Выбрать главу

Его убийца получил пулю в грудь и упал замертво рядом с тем, за кого отомстил.

Акимов с Быковым и Пончевым выстрелили залпом, мушкетёры с Ноланом вскинули своё оружие секундой позже. Четверо гугенотов пали от их руки, но, как оказалось, боеспособных нападающих было куда больше, чем ожидал Сухов. Добрый десяток разъярённых ларошельцев кинулись на них, отбрасывая бесполезные мушкеты, выхватывая шпаги, палаши и даже дедушкины мечи.

Выстрелов в спину они не шибко опасались, ибо гвардейцы кардинала, засевшие в доме, не стали бы открывать огонь, боясь поразить своих.

— С нами Бог! — провопил бородатый гугенот, размахивая шпагой.

Уклоняясь от сильных, но неуклюжих выпадов, Олег дождался подходящего момента и поразил бородача в горло.

Освободив клинок от трепещущей плоти, он вонзил его в грудь «следующему в очереди». Пользуясь секундной передышкой, окинул взглядом поле боя.

Быков сцепился еще с одним добрым молодцем.

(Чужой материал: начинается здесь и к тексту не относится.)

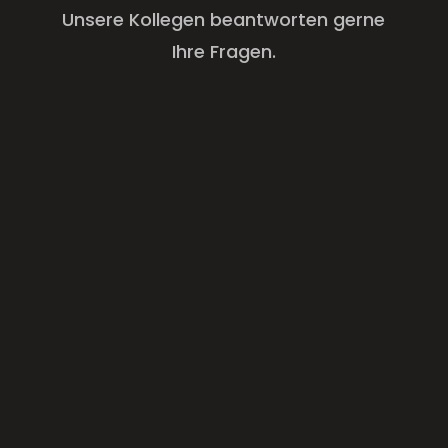
Unsere Kollegen beantworten gerne
Ihre Fragen.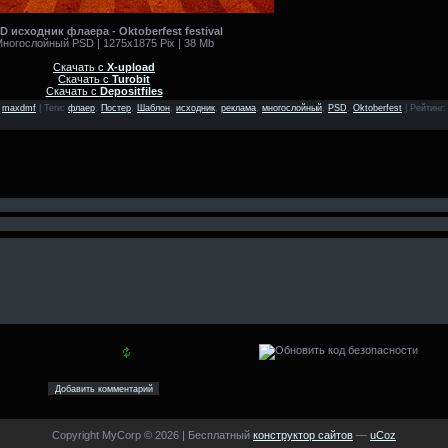
D исходник флаера - Oktoberfest festival
ногослойный PSD | 1275x1875 Pix | 38 Mb
Скачать с
X-upload
Скачать с
Turobit
Скачать с
Depositfiles
:
maxdmf
|
Теги
:
флаер
,
Постер
,
Шаблон
,
исходник
,
реклама
,
многослойный
,
PSD
,
Oktoberfest
|
Рейтинг
:
Copyright MyCorp © 2026
|
Бесплатный
конструктор сайтов
—
uCoz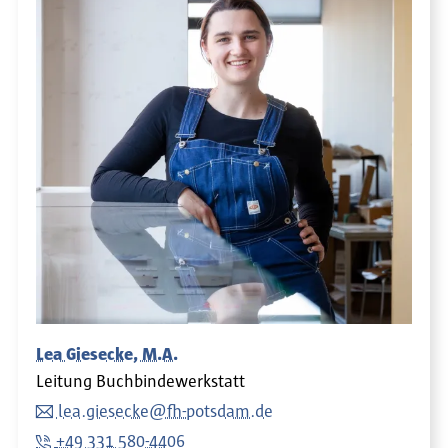
Lea Giesecke, M.A.
Leitung Buchbindewerkstatt
lea.giesecke@fh-potsdam.de
+49 331 580-4406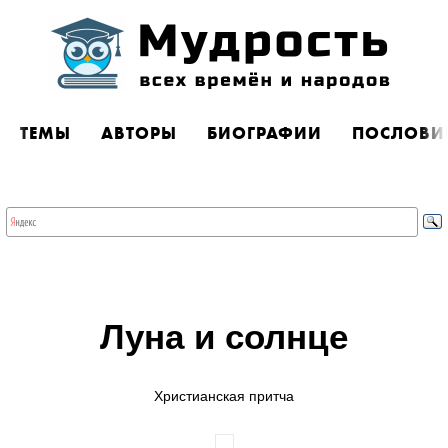
ТЕМЫ
АВТОРЫ
БИОГРАФИИ
ПОСЛОВИ
Луна и солнце
Христианская притча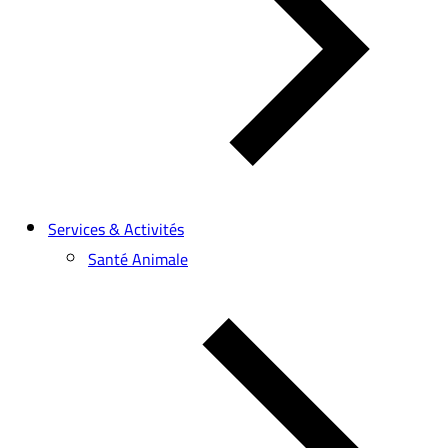
Services & Activités
Santé Animale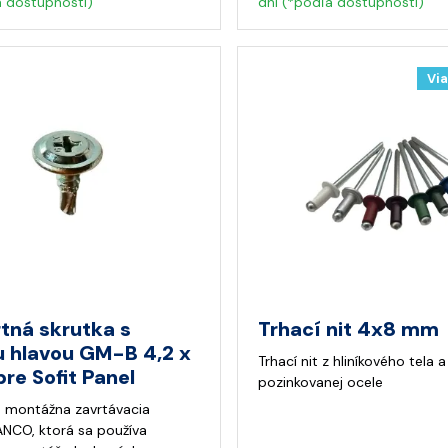
a dostupnosti)
dni (*podľa dostupnosti)
Via
tná skrutka s
Trhací nit 4x8 mm
u hlavou GM-B 4,2 x
Trhací nit z hliníkového tela a
re Sofit Panel
pozinkovanej ocele
a montážna zavrtávacia
ANCO, ktorá sa používa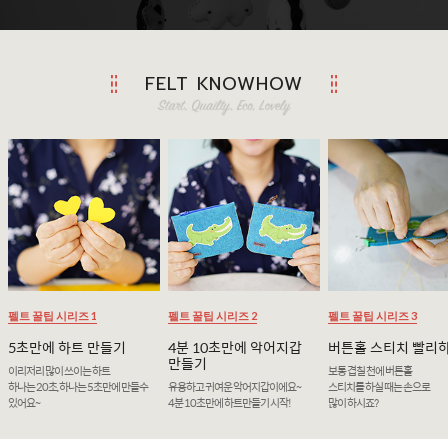
FELT KNOWHOW
펠트 꿀팁 시리즈 1
펠트 꿀팁 시리즈 2
펠트 꿀팁 시리즈 3
5초만에 하트 만들기
4분 10초만에 악어지갑
버튼홀 스티치 빨리
만들기
이리저리 많이 쓰이는 하트
보통 겹칠 천에 버튼홀
하나는 20초, 하나는 5초만에 만들수
유용하고 귀여운 악어지갑이에요~
스티치를 하실 때는 손으로
있어요~
4분 10초만에 하트만들기 시작!
많이 하시죠?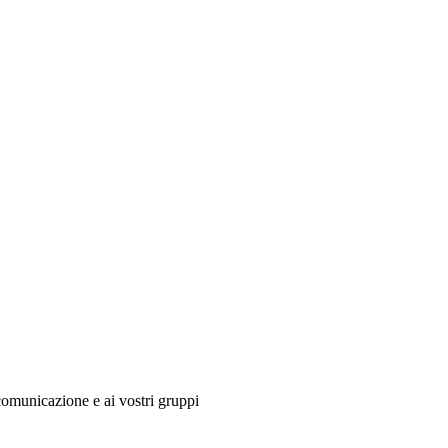
comunicazione e ai vostri gruppi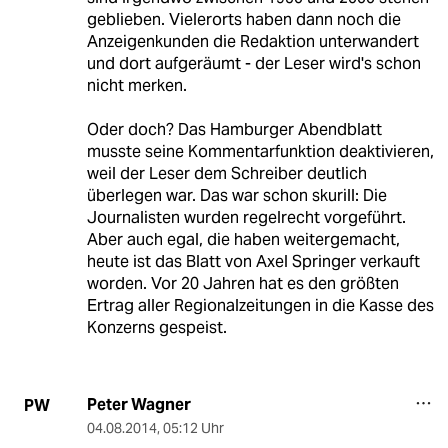
geblieben. Vielerorts haben dann noch die
Anzeigenkunden die Redaktion unterwandert
und dort aufgeräumt - der Leser wird's schon
nicht merken.
Oder doch? Das Hamburger Abendblatt
musste seine Kommentarfunktion deaktivieren,
weil der Leser dem Schreiber deutlich
überlegen war. Das war schon skurill: Die
Journalisten wurden regelrecht vorgeführt.
Aber auch egal, die haben weitergemacht,
heute ist das Blatt von Axel Springer verkauft
worden. Vor 20 Jahren hat es den größten
Ertrag aller Regionalzeitungen in die Kasse des
Konzerns gespeist.
Peter Wagner
PW
04.08.2014
,
05:12 Uhr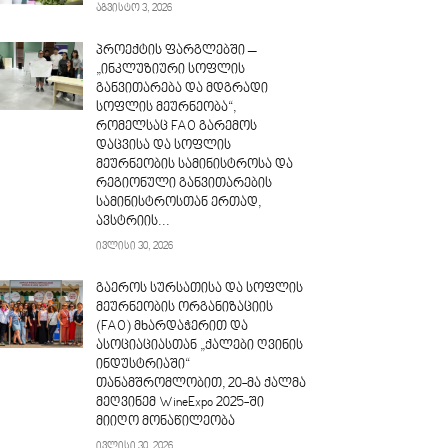
აგვისტო 3, 2026
პროექტის ფარგლებში –
„ინკლუზიური სოფლის
განვითარება და მდგრადი
სოფლის მეურნეობა“,
რომელსაც FAO გარემოს
დაცვისა და სოფლის
მეურნეობის სამინისტროსა და
რეგიონული განვითარების
სამინისტროსთან ერთად,
ავსტრიის...
ივლისი 30, 2026
გაეროს სურსათისა და სოფლის
მეურნეობის ორგანიზაციის
(FAO) მხარდაჭერით და
ასოციაციასთან „ქალები ღვინის
ინდუსტრიაში“
თანამშრომლობით, 20-მა ქალმა
მეღვინემ WineExpo 2025-ში
მიიღო მონაწილეობა
ივლისი 30, 2026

Рубил «добер молодец» мощно, как дерево топором, но неумело. Ярослав успел уже ранить его, так что бой обещал быть скоротечным.

Мушкетёры, барон и граф, уже расправились с парочкой противников и уделывали ещё одного. Нолан Чантри лучше справлялся с оружием огнестрельным, чем с холодным, поэтому орудовал мушкетом — заехав коренастому грузному гугеноту стволом под дыхало, добавил травмированному еще и прикладом по черепу.

А вот Пончику с Акимовым пришлось туго — вынужденные отступить, они бросились к распотрошённым возам, нагруженным сеном. За ними гнались трое гугенотов, уходя в прорыв, однако «военные слуги» не праздновали труса — кинувшись к убитым возницам, они подхватили брошенные мушкеты и выстрелили с разворота по догонявшим. Своего Виктор убил наповал. У Пончика дрогнула рука, и он лишь нанёс рану, разорвав ларошельцу бок, но и такая травма была не слишком совместима с жизнью.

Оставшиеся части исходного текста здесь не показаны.